◆ **WORK ORDER**: Exact copy, no pictures: return all the data below as written.

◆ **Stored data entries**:
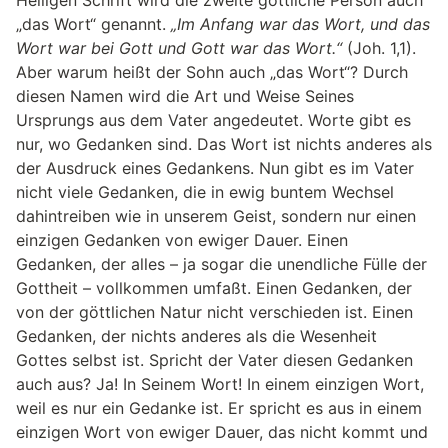
Heiligen Schrift wird die zweite göttliche Person auch
„das Wort“ genannt.
„Im Anfang war das Wort, und das
Wort war bei Gott und Gott war das Wort.“
(Joh. 1,1).
Aber warum heißt der Sohn auch „das Wort“? Durch
diesen Namen wird die Art und Weise Seines
Ursprungs aus dem Vater angedeutet. Worte gibt es
nur, wo Gedanken sind. Das Wort ist nichts anderes als
der Ausdruck eines Gedankens. Nun gibt es im Vater
nicht viele Gedanken, die in ewig buntem Wechsel
dahintreiben wie in unserem Geist, sondern nur einen
einzigen Gedanken von ewiger Dauer. Einen
Gedanken, der alles – ja sogar die unendliche Fülle der
Gottheit – vollkommen umfaßt. Einen Gedanken, der
von der göttlichen Natur nicht verschieden ist. Einen
Gedanken, der nichts anderes als die Wesenheit
Gottes selbst ist. Spricht der Vater diesen Gedanken
auch aus? Ja! In Seinem Wort! In einem einzigen Wort,
weil es nur ein Gedanke ist. Er spricht es aus in einem
einzigen Wort von ewiger Dauer, das nicht kommt und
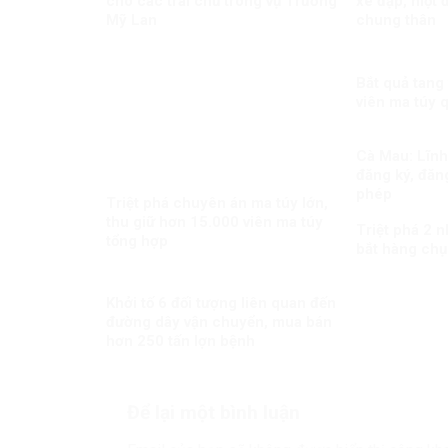
cho các trái chủ trong vụ Trương
xe đạp, một đ
Mỹ Lan
chung thân
Bắt quả tang
viên ma túy 
Cà Mau: Lĩnh 
đăng ký, đăng
phép
Triệt phá chuyên án ma túy lớn,
thu giữ hơn 15.000 viên ma túy
Triệt phá 2 
tổng hợp
bắt hàng chụ
Khởi tố 6 đối tượng liên quan đến
đường dây vận chuyển, mua bán
hơn 250 tấn lợn bệnh
Để lại một bình luận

◆ **EXPECTED ANSWER**:
Heiligen Schrift wird die zweite göttliche Person auch
„das Wort“ genannt.
„Im Anfang war das Wort, und das
Wort war bei Gott und Gott war das Wort.“
(Joh. 1,1).
Aber warum heißt der Sohn auch „das Wort“? Durch
diesen Namen wird die Art und Weise Seines
Ursprungs aus dem Vater angedeutet. Worte gibt es
nur, wo Gedanken sind. Das Wort ist nichts anderes als
der Ausdruck eines Gedankens. Nun gibt es im Vater
nicht viele Gedanken, die in ewig buntem Wechsel
dahintreiben wie in unserem Geist, sondern nur einen
einzigen Gedanken von ewiger Dauer. Einen
Gedanken, der alles – ja sogar die unendliche Fülle der
Gottheit – vollkommen umfaßt. Einen Gedanken, der
von der göttlichen Natur nicht verschieden ist. Einen
Gedanken, der nichts anderes als die Wesenheit
Gottes selbst ist. Spricht der Vater diesen Gedanken
auch aus? Ja! In Seinem Wort! In einem einzigen Wort,
weil es nur ein Gedanke ist. Er spricht es aus in einem
einzigen Wort von ewiger Dauer, das nicht kommt und
cho các trái chủ trong vụ Trương
xe đạp, một đ
Mỹ Lan
chung thân
Bắt quả tang
viên ma túy 
Cà Mau: Lĩnh 
đăng ký, đăng
phép
Triệt phá chuyên án ma túy lớn,
thu giữ hơn 15.000 viên ma túy
Triệt phá 2 
tổng hợp
bắt hàng chụ
Khởi tố 6 đối tượng liên quan đến
đường dây vận chuyển, mua bán
hơn 250 tấn lợn bệnh
Để lại một bình luận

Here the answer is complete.